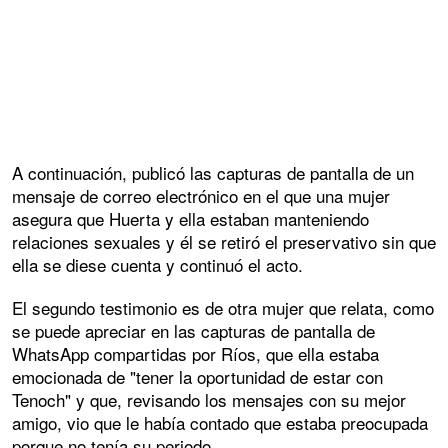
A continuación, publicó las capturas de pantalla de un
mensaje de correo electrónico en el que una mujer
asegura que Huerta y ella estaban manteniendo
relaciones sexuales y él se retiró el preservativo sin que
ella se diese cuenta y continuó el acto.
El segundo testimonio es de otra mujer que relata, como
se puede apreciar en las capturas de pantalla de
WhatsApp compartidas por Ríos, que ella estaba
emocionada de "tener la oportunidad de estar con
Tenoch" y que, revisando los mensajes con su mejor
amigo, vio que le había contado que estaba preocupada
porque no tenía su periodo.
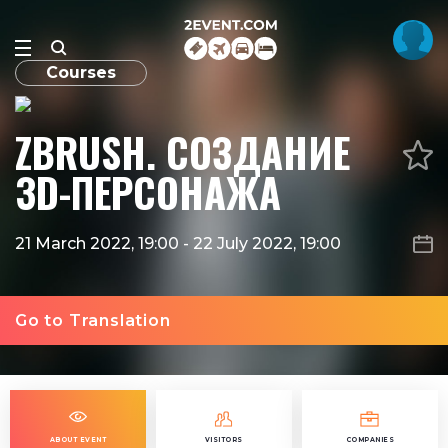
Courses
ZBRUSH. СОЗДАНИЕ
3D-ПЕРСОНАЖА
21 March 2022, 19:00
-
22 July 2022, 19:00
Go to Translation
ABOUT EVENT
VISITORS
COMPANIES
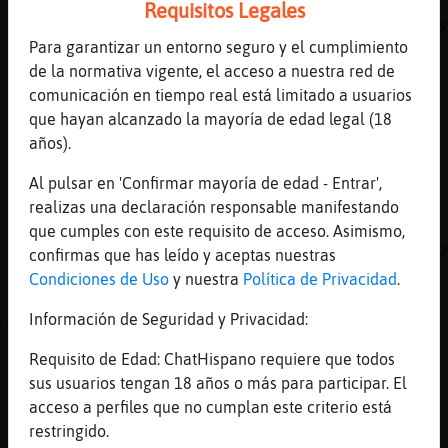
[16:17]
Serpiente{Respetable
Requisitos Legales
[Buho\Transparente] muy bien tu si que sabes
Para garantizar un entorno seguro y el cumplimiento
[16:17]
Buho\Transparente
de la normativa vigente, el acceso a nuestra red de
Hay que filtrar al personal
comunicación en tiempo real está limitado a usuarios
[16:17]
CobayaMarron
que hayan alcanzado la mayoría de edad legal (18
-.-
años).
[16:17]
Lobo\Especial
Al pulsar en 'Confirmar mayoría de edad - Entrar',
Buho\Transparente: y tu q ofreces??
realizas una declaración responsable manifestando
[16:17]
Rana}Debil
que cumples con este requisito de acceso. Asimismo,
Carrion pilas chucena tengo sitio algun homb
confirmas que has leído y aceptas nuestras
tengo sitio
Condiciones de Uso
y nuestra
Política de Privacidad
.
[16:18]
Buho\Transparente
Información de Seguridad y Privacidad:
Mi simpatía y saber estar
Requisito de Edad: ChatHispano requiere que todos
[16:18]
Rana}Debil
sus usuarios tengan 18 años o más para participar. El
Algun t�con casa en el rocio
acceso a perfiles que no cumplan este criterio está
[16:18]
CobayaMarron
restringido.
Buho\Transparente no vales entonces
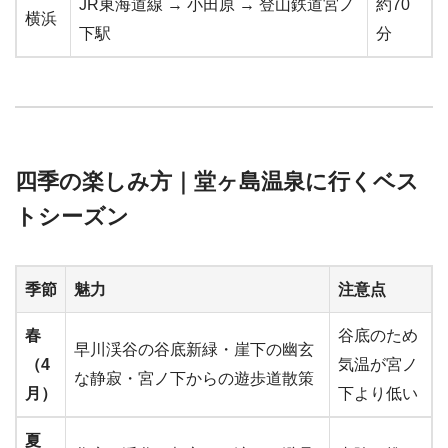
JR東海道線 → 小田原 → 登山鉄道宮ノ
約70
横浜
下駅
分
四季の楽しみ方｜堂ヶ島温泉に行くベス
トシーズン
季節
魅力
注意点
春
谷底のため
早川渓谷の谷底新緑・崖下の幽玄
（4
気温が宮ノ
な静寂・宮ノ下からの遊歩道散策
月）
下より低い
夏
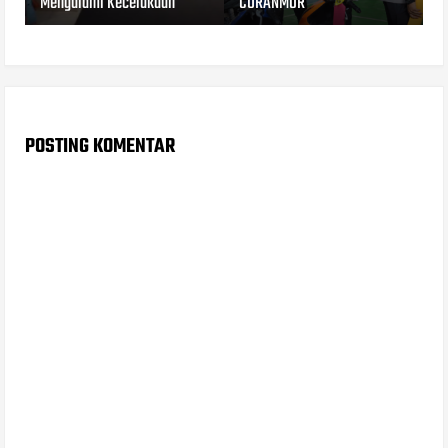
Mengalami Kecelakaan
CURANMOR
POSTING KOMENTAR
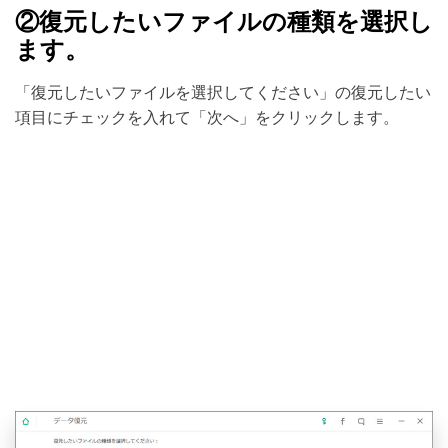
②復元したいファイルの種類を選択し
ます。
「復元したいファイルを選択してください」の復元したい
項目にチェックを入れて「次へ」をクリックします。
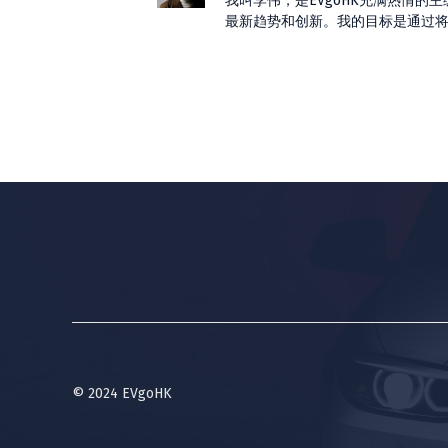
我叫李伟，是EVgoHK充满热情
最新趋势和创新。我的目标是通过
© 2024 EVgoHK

**To do**
All entries above are to be reproduced exactly, with no pictures.

**Response for this exercise**
A continuación, publicó las capturas de pantalla de un
mensaje de correo electrónico en el que una mujer
asegura que Huerta y ella estaban manteniendo
relaciones sexuales y él se retiró el preservativo sin que
ella se diese cuenta y continuó el acto.
El segundo testimonio es de otra mujer que relata, como
se puede apreciar en las capturas de pantalla de
WhatsApp compartidas por Ríos, que ella estaba
emocionada de "tener la oportunidad de estar con
Tenoch" y que, revisando los mensajes con su mejor
amigo, vio que le había contado que estaba preocupada
porque no tenía su periodo.
Courses
ZBRUSH. СОЗДАНИЕ
3D-ПЕРСОНАЖА
21 March 2022, 19:00
-
22 July 2022, 19:00
Go to Translation
ABOUT EVENT
VISITORS
COMPANIES
[16:17]
Serpiente{Respetable
Requisitos Legales
[Buho\Transparente] muy bien tu si que sabes
Para garantizar un entorno seguro y el cumplimiento
[16:17]
Buho\Transparente
de la normativa vigente, el acceso a nuestra red de
Hay que filtrar al personal
comunicación en tiempo real está limitado a usuarios
[16:17]
CobayaMarron
que hayan alcanzado la mayoría de edad legal (18
-.-
años).
[16:17]
Lobo\Especial
Al pulsar en 'Confirmar mayoría de edad - Entrar',
Buho\Transparente: y tu q ofreces??
realizas una declaración responsable manifestando
[16:17]
Rana}Debil
que cumples con este requisito de acceso. Asimismo,
Carrion pilas chucena tengo sitio algun homb
confirmas que has leído y aceptas nuestras
tengo sitio
Condiciones de Uso
y nuestra
Política de Privacidad
.
[16:18]
Buho\Transparente
Información de Seguridad y Privacidad:
Mi simpatía y saber estar
Requisito de Edad: ChatHispano requiere que todos
[16:18]
Rana}Debil
sus usuarios tengan 18 años o más para participar. El
Algun t�con casa en el rocio
acceso a perfiles que no cumplan este criterio está
[16:18]
CobayaMarron
restringido.
Buho\Transparente no vales entonces
JR東海道線 → 小田原 → 登山鉄道宮ノ
約70
横浜
下駅
分
四季の楽しみ方｜堂ヶ島温泉に行くベス
トシーズン
季節
魅力
注意点
春
谷底のため
早川渓谷の谷底新緑・崖下の幽玄
（4
気温が宮ノ
な静寂・宮ノ下からの遊歩道散策
月）
下より低い
夏
Mengalami Kecelakaan
CURANMOR
POSTING KOMENTAR
②復元したいファイルの種類を選択し
ます。
「復元したいファイルを選択してください」の復元したい
項目にチェックを入れて「次へ」をクリックします。
我叫李伟，是EVgoHK充满热情
最新趋势和创新。我的目标是通过
© 2024 EVgoHK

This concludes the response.